Nos prévisions ont été faites à partir des hypothèses macroéconomiques de janvier, à savoir une contraction de deux points du PIB dans les pays matures. La réalité n'est plus tout à fait la même. Ces objectifs restent par conséquent très ambitieux, et nous mettons tout en oeuvre pour les atteindre. A ce stade de l'exercice, nous ne pouvons rien dire de plus. D'autant que dans l'eau tout se joue à la fin du deuxième trimestre et durant l'été. Nous avons pris les mesures qui s'imposaient. Nos investissements ont été réduits de 25 %, passant de 1,7 à 1,3 milliard d'euros. Nous avons accéléré la mise en oeuvre de notre plan de réduction de coûts Compass, les économies attendues passant de 80 à 120 millions d'euros.
Les prévisions communiquées en mars dernier sont donc toujours valables...
Oui, à ce stade, nous attendons une légère croissance de l'activité, de l'excédent brut d'exploitation et du free cash flow.
A quoi servira votre free cash flow ?
Après nos investissements de maintenance, il servira à payer le dividende versé cette année et à financer notre développement industriel. Nous allons continuer aussi à investir, même si nous le faisons à un rythme plus faible.
Les actionnaires n'ont donc pas de crainte à avoir sur les futurs dividendes ?
Je n'ai pas dit ça ! Notre philosophie est de verser un dividende attrayant, mais je protège avant tout mon free cash flow et je veux avoir une idée claire du bilan de l'entreprise. Il faudra attendre la fin de l'exercice pour aborder cette question.
Le débat sur le partage de la valeur se pose-t-il chez Suez Environnement ?
Chez Suez Environnement, la masse salariale représente 3,1 milliards d'euros, les investissements 1,7 milliard, nous réalisons un bénéfice de 533 millions d'euros et le montant des dividendes versés s'élève à 320 millions d'euros. Nous consacrons donc une part importante aux salaires et aux investissements. Nous procédons également à la distribution d'actions gratuites aux 65.000 salariés du groupe. Un salarié doit être associé au succès de l'entreprise, mais nous devons aussi rester compétitifs.
Vous avez annoncé deux contrats, au Mexique et à Abu Dhabi. La dynamique commerciale reste-t-elle forte à l'international ?

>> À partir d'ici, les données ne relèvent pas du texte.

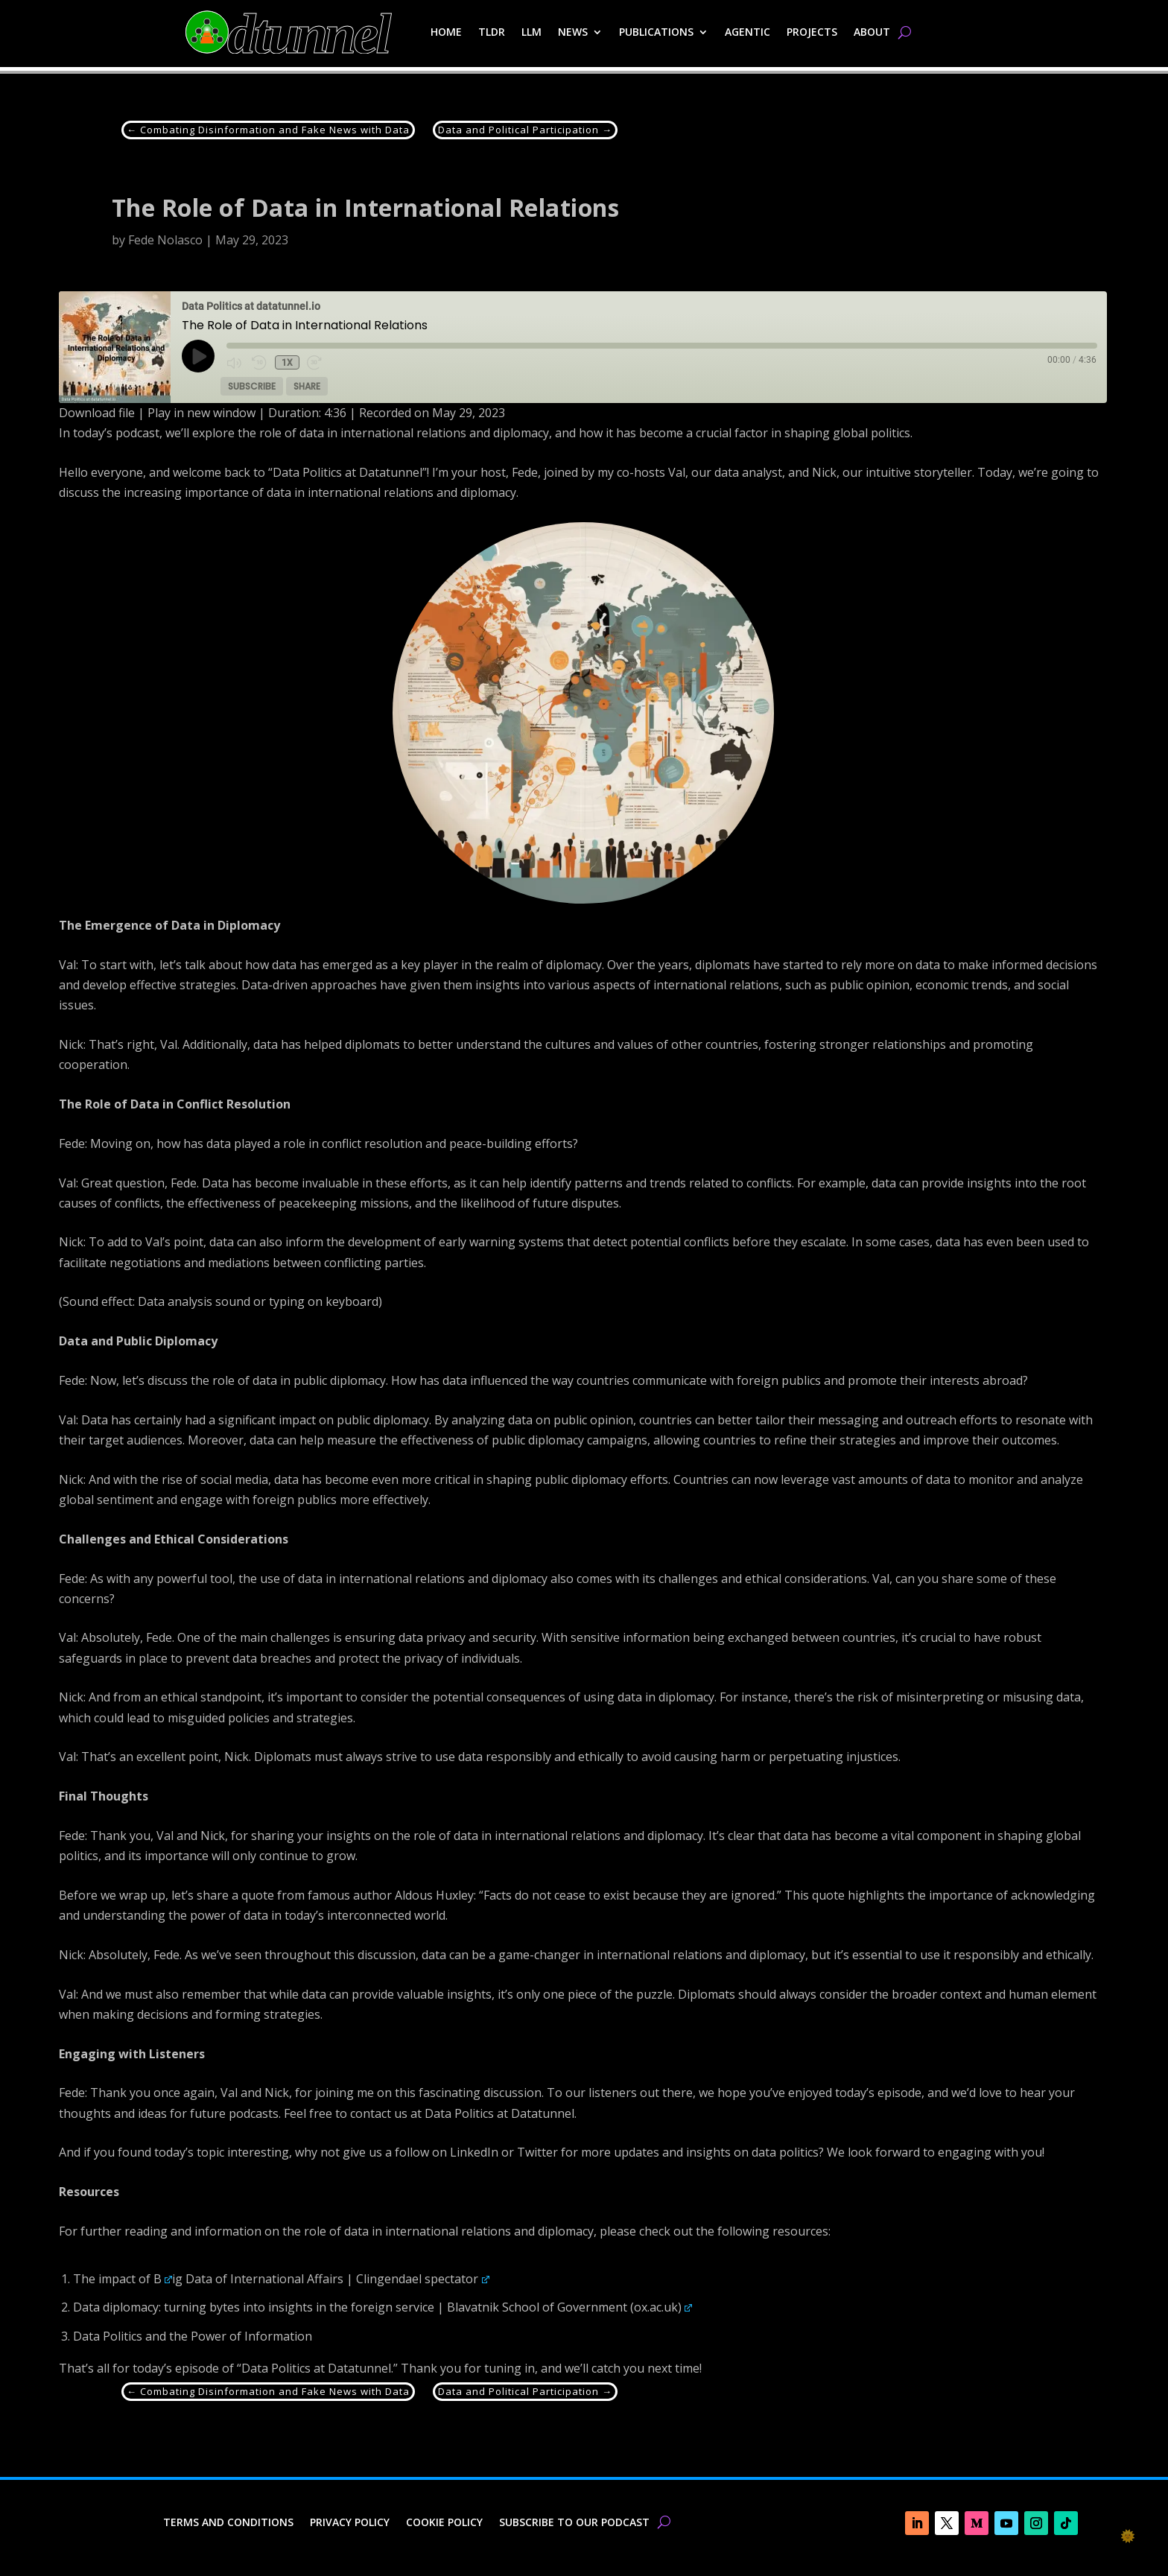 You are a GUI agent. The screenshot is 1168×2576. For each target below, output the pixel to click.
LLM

Nous sentons quelques tensions financières dans les pays du Golfe, mais il n'y a aucune inquiétude majeure. Les questions portent plutôt sur les modes de financement. Dans le Golfe, où le système des partenariats public-privé est important, nous avons vu qu'il était plus difficile de monter certains projets, mais nous ne percevons pas de ralentissement des investissements dans nos métiers. Par ailleurs, je pense qu'il y a des régions où tout va s'accélérer, en Chine ou aux Etats-Unis par exemple.
Quel est votre potentiel aux Etats-Unis ?
Il y a deux phénomènes importants outre-Atlantique. D'abord, la population urbaine augmente fortement. Ensuite, les Etats-Unis seront les premiers touchés par le dérèglement climatique. Les besoins en eau y sont considérables, et la consolidation de ce marché, en forte croissance, me semble inévitable. Quatre ou cinq acteurs devraient émerger, et nous serons parmi eux.
NOTRE CONSEIL
Acheter avec un objectif de cours de 15 euros (Code : SEV, Comp. A, SRD).